ACTIVITY: Each line of the records that holds "Blue" should be shown in full.

[Collection entries]
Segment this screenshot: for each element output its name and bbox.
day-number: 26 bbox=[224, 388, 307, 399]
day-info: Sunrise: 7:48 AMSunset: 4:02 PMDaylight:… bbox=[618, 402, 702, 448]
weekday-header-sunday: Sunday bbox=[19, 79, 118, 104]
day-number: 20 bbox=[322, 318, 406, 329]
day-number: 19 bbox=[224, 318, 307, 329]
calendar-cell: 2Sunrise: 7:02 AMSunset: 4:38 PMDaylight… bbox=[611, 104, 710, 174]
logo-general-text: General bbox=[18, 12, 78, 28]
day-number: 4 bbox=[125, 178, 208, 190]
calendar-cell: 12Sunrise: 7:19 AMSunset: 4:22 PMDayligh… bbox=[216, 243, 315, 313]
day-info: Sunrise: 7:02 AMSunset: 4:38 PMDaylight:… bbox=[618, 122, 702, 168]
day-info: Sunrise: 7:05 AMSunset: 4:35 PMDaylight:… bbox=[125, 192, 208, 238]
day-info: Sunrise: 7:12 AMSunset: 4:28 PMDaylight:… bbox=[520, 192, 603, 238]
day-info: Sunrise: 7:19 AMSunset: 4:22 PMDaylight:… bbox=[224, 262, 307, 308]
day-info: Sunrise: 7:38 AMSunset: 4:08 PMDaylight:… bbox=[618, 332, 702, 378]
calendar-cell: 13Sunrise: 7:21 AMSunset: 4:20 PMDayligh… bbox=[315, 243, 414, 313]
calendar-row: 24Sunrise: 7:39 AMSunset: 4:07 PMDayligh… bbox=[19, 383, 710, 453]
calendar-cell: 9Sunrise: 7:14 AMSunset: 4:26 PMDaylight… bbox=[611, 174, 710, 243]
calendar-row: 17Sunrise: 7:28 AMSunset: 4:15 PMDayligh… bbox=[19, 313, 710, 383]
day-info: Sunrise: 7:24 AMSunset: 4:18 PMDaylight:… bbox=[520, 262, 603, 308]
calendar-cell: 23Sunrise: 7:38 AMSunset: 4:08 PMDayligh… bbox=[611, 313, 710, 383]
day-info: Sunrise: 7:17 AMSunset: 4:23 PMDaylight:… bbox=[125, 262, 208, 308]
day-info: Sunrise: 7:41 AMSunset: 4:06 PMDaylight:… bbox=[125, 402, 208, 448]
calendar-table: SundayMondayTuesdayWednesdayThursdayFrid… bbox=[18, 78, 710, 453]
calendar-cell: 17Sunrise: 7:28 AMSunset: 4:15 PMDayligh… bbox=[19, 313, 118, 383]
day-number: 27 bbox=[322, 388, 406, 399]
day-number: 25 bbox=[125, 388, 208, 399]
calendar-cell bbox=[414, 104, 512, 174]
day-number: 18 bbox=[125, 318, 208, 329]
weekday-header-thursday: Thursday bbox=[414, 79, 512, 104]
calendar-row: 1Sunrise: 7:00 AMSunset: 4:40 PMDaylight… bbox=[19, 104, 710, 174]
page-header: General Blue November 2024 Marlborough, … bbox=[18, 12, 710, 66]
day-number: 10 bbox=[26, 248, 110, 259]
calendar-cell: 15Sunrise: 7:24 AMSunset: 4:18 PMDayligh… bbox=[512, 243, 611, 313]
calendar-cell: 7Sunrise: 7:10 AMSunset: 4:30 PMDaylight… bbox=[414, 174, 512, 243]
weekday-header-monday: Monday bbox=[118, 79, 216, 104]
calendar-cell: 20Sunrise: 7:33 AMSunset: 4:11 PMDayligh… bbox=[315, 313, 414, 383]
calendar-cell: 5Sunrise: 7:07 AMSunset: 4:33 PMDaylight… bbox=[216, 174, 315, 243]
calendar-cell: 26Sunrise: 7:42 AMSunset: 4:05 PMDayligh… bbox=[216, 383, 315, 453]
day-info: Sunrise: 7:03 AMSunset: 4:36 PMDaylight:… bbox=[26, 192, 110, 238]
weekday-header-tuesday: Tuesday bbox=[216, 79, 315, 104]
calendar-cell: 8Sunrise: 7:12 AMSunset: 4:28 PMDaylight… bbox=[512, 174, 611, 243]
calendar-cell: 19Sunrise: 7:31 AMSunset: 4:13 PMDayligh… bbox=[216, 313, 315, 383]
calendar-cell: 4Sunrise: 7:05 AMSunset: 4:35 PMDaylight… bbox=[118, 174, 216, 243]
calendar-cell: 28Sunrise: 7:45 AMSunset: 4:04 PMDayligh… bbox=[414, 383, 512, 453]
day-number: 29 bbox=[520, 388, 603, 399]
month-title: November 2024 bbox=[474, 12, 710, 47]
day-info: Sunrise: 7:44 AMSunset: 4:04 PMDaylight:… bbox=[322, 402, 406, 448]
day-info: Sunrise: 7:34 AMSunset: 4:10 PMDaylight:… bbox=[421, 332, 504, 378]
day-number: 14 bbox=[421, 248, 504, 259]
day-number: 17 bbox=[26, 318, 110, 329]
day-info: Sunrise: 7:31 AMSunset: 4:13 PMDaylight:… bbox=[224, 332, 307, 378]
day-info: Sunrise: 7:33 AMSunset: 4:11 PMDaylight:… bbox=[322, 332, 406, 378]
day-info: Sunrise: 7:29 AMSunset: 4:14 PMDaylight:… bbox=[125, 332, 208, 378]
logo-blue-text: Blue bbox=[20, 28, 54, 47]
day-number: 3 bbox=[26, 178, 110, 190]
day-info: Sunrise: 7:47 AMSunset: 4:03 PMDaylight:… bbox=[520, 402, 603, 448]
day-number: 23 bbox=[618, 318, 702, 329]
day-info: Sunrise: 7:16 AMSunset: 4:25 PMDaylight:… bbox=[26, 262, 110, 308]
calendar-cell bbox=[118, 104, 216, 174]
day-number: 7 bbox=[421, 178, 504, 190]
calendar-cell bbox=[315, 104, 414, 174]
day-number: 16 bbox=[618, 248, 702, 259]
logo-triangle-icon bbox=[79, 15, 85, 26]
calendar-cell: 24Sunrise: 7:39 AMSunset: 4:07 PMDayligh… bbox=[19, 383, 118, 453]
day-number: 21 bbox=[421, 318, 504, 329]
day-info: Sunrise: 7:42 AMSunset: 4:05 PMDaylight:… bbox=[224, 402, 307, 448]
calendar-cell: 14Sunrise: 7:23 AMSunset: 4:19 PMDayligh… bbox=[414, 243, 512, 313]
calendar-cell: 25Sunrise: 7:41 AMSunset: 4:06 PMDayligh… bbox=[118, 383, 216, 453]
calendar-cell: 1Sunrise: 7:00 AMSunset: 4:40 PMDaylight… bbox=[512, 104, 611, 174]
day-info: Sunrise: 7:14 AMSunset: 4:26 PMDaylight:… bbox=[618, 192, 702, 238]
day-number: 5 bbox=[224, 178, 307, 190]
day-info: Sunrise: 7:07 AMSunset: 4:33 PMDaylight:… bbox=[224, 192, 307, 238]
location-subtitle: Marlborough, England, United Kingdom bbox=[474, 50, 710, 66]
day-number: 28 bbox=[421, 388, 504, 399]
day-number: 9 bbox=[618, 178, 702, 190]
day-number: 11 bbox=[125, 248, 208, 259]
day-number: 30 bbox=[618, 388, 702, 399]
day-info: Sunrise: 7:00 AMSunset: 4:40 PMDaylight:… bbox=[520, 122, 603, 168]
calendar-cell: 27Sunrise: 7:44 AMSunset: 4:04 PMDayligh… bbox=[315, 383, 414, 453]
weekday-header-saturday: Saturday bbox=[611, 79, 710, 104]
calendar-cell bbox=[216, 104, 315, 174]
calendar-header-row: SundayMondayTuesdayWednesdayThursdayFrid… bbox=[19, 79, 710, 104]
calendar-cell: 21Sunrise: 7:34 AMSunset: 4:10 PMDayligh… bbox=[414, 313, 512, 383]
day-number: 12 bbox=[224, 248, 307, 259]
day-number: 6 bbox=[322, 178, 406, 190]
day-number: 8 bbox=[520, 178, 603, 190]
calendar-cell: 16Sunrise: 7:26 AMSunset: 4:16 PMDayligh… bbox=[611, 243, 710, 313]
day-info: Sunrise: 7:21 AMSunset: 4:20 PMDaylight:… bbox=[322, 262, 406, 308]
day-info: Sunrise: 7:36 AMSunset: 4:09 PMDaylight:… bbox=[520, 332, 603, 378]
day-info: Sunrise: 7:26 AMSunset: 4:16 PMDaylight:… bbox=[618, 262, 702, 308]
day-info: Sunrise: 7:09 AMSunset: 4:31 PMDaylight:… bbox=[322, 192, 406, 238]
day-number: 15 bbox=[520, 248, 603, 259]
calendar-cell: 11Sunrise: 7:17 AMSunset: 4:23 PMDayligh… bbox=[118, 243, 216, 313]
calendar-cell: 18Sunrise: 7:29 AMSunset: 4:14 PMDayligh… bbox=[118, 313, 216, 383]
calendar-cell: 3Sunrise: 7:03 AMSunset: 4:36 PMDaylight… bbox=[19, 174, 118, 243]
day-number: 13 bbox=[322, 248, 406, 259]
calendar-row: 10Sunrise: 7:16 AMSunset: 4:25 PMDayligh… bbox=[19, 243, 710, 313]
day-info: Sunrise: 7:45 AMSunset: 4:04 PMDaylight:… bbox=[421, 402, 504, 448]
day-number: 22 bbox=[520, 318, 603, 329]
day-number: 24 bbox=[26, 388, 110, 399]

TASK OUTPUT:
page-header: General Blue November 2024 Marlborough, … bbox=[18, 12, 710, 66]
logo-blue-text: Blue bbox=[20, 28, 54, 47]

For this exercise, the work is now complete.